(TASK DETAILS)
Which of the lines below include "footer"? Each one should be copied out.
[Opening GIVEN DATA section]
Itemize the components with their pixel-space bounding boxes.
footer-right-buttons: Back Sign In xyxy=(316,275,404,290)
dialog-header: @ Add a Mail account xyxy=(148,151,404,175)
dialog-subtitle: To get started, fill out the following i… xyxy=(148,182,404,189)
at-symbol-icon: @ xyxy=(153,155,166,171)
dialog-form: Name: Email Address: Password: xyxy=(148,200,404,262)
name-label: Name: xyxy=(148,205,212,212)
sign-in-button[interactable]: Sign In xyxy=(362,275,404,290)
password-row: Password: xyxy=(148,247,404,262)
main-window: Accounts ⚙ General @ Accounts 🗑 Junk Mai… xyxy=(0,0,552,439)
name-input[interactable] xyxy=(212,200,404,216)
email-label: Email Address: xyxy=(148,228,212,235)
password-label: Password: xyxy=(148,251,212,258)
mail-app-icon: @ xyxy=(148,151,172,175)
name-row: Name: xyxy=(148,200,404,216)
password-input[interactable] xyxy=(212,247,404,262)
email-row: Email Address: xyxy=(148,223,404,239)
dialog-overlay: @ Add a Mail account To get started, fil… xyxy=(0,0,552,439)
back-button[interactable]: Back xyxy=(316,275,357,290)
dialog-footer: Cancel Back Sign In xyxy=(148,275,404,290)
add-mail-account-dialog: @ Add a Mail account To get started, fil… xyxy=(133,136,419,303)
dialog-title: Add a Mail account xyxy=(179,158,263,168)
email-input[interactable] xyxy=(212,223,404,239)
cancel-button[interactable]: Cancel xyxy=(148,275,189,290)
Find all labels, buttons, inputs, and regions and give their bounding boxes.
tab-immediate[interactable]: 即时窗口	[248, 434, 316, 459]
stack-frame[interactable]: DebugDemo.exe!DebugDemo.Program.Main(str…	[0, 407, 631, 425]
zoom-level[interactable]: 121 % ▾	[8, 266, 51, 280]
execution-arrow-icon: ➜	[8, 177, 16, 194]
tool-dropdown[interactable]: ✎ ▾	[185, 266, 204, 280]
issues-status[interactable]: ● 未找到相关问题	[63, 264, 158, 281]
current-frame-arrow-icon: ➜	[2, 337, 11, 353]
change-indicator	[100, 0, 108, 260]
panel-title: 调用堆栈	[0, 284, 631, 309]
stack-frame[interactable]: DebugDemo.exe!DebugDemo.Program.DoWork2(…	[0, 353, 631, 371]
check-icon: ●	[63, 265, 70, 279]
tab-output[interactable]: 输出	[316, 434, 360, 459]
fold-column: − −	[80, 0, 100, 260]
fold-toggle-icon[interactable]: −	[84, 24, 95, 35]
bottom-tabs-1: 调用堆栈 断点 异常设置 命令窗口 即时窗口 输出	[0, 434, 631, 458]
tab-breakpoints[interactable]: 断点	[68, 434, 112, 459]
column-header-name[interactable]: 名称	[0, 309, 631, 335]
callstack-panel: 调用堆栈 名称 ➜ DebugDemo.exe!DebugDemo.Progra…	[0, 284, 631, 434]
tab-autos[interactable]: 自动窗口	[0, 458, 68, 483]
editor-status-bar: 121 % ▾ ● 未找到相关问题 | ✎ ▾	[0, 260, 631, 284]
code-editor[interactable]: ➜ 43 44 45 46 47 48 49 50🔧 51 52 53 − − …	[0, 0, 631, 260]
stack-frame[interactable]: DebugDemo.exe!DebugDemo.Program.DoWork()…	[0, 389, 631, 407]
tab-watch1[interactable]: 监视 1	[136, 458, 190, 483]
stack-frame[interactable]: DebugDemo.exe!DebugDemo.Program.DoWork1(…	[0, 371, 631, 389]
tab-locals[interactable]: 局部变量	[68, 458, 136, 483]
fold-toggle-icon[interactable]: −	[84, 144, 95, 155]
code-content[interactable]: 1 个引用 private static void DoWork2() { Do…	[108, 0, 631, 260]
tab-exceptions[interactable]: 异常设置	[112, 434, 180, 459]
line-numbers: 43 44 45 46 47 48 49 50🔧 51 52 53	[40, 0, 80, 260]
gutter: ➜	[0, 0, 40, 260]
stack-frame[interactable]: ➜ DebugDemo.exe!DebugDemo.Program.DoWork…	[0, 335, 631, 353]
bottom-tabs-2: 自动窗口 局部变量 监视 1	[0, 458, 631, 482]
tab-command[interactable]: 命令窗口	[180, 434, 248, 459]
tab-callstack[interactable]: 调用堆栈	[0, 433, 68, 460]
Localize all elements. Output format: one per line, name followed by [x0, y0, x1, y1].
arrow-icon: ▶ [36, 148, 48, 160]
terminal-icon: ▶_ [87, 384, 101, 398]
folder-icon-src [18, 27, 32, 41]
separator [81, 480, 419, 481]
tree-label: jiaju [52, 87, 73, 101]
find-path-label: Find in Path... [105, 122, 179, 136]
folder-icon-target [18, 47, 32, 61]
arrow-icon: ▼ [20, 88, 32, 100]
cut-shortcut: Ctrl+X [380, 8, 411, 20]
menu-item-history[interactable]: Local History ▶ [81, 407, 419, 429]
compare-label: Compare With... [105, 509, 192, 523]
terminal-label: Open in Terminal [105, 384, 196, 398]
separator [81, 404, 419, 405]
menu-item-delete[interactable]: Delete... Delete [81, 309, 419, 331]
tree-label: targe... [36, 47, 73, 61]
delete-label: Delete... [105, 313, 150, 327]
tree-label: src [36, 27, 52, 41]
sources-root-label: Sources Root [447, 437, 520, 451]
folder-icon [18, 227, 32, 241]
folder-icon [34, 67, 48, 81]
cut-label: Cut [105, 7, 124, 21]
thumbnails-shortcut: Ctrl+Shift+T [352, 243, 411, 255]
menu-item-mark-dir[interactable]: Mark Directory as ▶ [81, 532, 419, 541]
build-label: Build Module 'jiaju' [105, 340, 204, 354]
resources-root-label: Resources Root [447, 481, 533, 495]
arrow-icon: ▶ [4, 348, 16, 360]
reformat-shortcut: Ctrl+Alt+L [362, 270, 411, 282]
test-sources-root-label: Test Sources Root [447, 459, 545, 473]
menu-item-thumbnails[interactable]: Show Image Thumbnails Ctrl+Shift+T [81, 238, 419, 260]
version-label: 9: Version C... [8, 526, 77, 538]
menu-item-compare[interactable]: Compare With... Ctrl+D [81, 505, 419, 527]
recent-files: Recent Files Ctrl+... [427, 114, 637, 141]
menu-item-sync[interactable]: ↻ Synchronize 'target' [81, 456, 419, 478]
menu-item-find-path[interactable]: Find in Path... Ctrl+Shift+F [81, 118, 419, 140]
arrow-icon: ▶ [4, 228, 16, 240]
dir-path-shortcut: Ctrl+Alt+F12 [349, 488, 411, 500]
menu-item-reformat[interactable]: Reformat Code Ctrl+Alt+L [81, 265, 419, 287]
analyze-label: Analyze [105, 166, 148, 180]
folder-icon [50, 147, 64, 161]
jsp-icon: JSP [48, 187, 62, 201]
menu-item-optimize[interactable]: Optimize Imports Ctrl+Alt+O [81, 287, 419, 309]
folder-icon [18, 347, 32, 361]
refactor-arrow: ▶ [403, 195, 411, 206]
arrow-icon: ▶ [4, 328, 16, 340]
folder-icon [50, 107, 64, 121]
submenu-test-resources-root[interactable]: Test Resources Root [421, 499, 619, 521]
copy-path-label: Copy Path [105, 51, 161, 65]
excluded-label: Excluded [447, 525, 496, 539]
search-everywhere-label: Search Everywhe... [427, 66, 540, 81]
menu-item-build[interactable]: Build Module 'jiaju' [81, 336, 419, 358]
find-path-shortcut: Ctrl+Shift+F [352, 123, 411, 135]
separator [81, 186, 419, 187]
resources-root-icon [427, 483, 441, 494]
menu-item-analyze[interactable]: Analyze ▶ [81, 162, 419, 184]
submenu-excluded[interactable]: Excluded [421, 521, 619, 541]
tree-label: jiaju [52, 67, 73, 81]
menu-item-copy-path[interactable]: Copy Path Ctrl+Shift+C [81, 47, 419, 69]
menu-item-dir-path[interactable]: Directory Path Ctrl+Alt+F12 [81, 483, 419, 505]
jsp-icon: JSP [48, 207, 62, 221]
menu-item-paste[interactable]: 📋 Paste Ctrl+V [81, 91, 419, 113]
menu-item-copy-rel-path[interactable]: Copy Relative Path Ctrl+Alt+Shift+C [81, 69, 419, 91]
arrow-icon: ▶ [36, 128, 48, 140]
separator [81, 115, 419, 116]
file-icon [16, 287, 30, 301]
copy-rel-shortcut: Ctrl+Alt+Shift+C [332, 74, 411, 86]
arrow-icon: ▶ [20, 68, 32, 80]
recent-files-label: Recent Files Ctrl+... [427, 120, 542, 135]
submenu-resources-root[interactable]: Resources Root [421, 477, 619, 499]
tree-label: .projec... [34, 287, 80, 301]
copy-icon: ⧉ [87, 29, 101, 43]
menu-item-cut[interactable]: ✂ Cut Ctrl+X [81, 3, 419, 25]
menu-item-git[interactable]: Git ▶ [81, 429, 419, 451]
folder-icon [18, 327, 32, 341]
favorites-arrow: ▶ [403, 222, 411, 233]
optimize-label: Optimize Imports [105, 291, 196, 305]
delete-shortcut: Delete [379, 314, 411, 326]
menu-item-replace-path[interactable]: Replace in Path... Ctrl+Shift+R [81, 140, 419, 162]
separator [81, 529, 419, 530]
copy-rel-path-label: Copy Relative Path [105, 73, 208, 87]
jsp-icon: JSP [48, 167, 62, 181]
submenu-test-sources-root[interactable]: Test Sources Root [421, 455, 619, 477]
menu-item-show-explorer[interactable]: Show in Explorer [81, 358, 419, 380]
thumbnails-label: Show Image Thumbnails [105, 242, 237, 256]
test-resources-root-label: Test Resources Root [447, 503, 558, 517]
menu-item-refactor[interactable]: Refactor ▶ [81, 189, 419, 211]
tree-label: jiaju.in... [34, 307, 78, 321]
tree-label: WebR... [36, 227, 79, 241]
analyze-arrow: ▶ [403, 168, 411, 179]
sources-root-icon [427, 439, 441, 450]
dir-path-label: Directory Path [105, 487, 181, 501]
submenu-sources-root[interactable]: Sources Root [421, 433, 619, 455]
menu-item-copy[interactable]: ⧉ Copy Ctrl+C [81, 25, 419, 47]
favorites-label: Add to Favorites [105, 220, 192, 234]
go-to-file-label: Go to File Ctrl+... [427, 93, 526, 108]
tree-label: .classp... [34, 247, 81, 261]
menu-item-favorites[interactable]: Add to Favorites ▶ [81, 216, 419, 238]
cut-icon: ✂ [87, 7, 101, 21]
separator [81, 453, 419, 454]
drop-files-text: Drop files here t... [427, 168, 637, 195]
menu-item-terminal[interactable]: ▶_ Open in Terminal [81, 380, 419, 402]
[Closing GIVEN DATA section]
(EXERCISE RESULT)
footer-right-buttons: Back Sign In xyxy=(316,275,404,290)
dialog-footer: Cancel Back Sign In xyxy=(148,275,404,290)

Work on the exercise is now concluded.